Your assignment
Give every line from the entries that contains "Kukdong".
=====
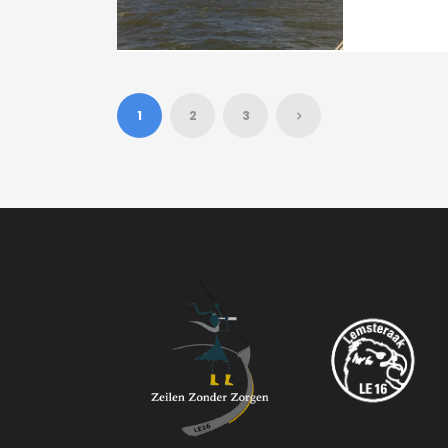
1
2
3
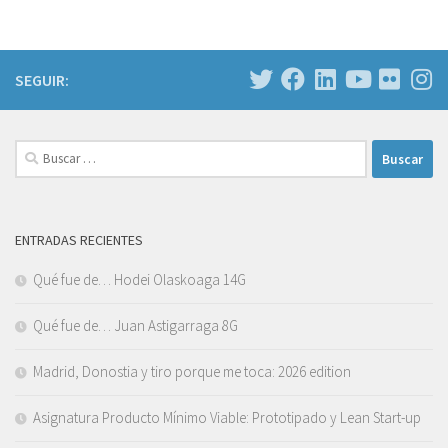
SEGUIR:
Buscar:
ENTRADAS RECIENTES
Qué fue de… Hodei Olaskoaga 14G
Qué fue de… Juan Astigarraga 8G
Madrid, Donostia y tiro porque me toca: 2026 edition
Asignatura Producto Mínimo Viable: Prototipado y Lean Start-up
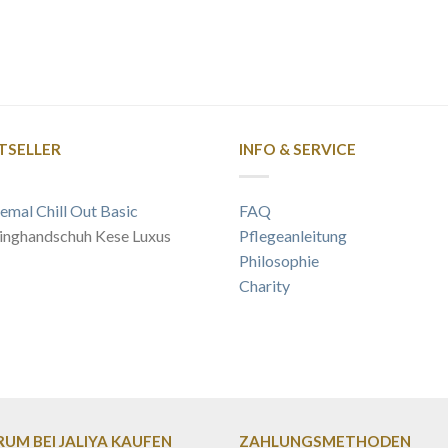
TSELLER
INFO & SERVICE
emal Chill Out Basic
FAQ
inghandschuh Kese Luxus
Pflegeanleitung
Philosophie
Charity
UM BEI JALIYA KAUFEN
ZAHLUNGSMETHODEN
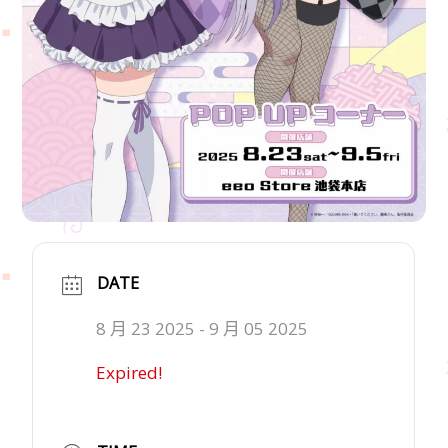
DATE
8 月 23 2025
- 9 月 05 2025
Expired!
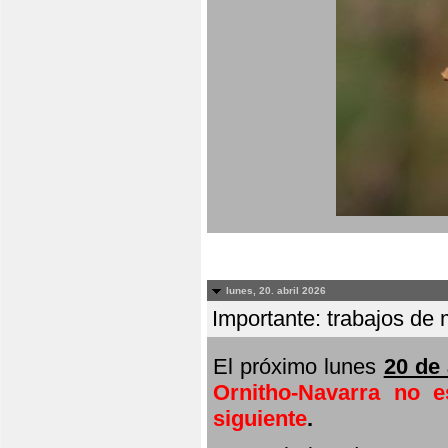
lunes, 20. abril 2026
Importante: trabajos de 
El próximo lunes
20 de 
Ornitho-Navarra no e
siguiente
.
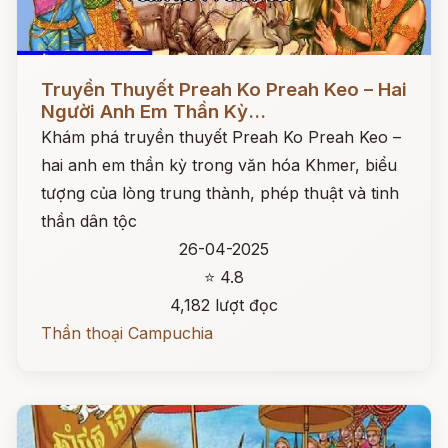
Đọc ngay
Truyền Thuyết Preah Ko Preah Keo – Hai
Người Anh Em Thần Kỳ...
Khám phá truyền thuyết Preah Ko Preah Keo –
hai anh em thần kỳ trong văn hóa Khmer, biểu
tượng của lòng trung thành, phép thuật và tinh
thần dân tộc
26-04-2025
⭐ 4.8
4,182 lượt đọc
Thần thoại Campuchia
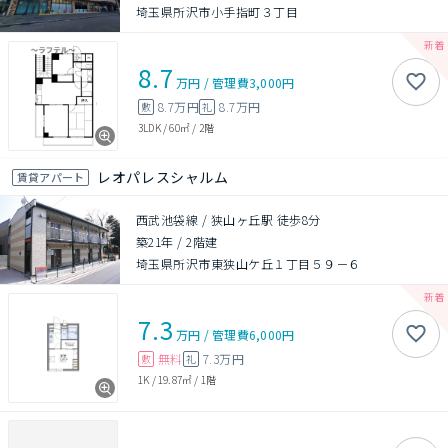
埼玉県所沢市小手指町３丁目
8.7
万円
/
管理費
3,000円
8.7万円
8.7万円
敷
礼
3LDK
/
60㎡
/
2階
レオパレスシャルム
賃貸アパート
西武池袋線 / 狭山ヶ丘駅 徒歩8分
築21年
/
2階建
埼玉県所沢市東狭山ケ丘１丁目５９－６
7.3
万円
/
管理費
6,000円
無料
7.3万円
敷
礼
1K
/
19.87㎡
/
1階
=====
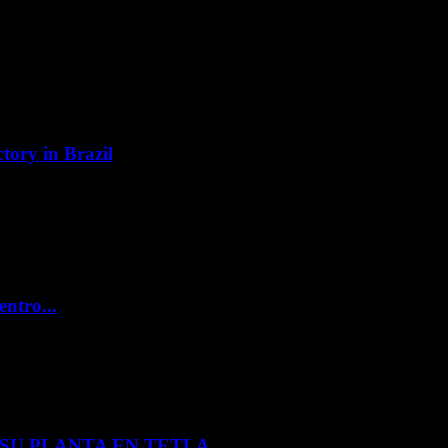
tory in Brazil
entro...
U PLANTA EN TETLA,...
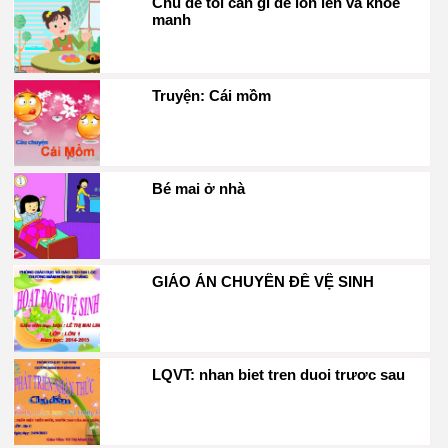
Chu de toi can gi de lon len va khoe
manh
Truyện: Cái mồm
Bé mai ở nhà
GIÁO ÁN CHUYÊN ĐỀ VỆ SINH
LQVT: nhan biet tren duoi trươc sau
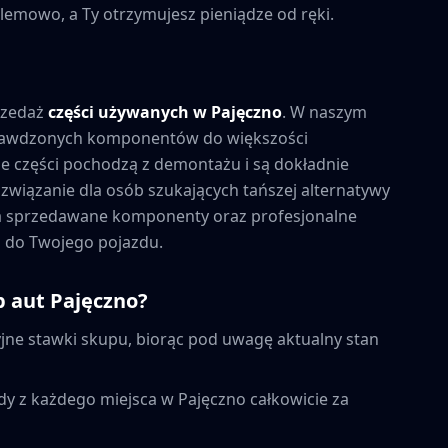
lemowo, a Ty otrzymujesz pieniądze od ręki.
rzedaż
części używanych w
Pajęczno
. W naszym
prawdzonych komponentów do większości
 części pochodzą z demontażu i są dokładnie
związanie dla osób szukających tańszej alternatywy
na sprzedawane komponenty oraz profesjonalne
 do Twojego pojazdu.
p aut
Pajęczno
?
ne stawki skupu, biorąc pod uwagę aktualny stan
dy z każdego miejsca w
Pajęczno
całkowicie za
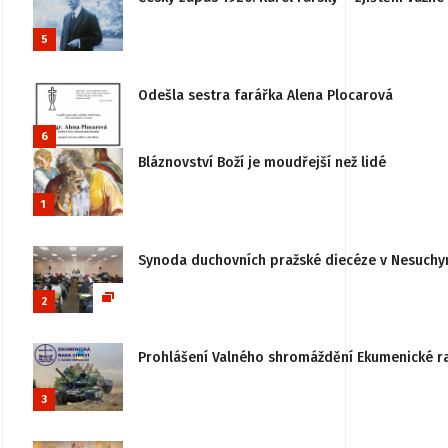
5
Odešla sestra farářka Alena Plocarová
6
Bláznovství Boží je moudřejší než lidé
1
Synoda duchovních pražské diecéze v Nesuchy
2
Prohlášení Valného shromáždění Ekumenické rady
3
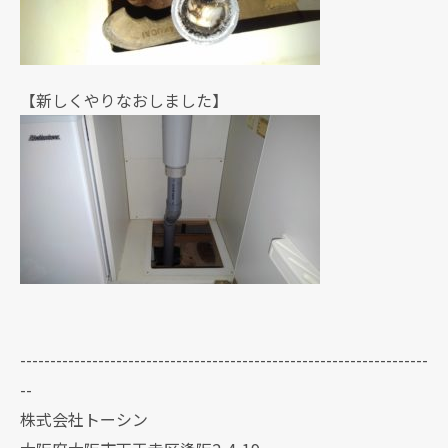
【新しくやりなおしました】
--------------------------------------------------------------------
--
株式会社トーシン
=====
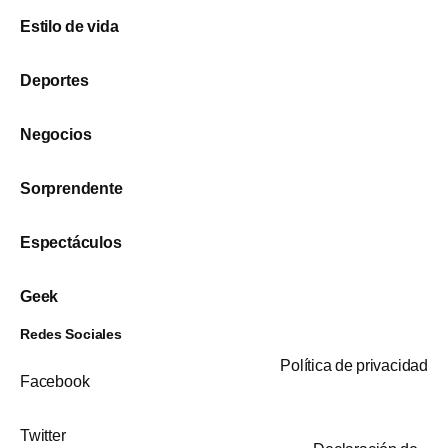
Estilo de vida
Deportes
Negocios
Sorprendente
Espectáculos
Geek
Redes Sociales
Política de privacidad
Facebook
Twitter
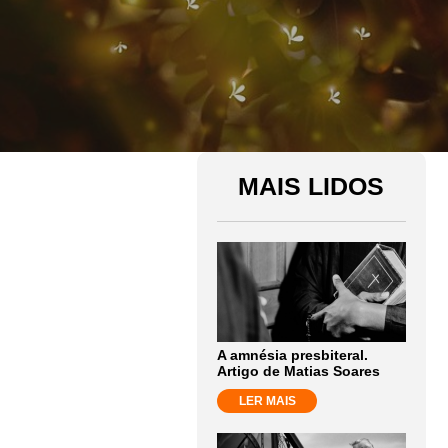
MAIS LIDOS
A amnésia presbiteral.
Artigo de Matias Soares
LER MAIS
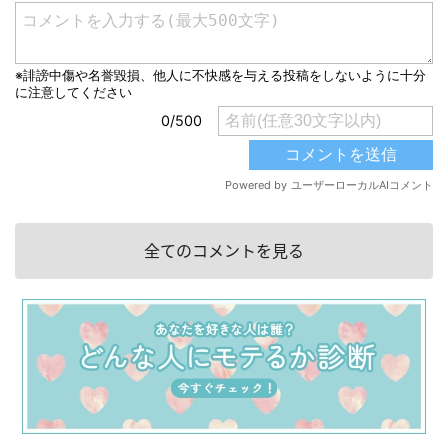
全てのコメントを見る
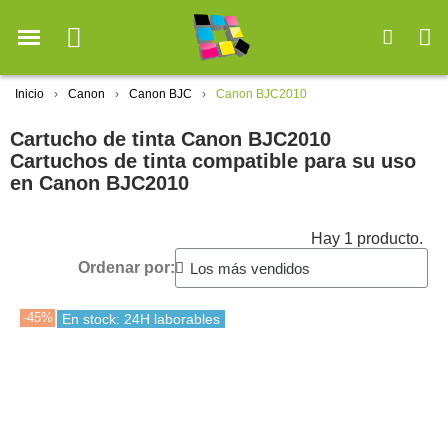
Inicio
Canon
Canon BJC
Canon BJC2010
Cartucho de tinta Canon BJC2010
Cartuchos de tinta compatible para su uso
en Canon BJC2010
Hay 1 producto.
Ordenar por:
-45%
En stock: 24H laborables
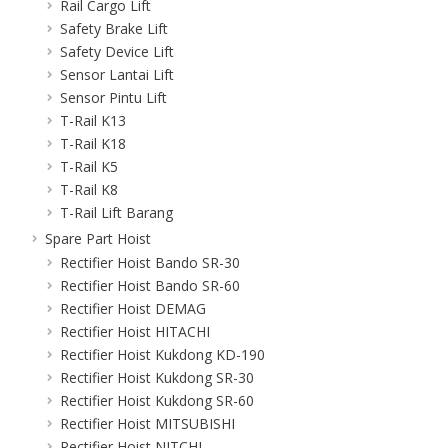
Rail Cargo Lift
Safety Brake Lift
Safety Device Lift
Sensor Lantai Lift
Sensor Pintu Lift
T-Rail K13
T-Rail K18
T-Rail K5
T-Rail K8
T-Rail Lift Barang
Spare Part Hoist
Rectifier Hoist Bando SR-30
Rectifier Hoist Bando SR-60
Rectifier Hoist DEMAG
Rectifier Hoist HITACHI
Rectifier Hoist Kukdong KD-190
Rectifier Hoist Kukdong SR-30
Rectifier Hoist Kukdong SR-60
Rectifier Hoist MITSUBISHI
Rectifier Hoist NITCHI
=====
Task solution
Rectifier Hoist Kukdong KD-190
Rectifier Hoist Kukdong SR-30
Rectifier Hoist Kukdong SR-60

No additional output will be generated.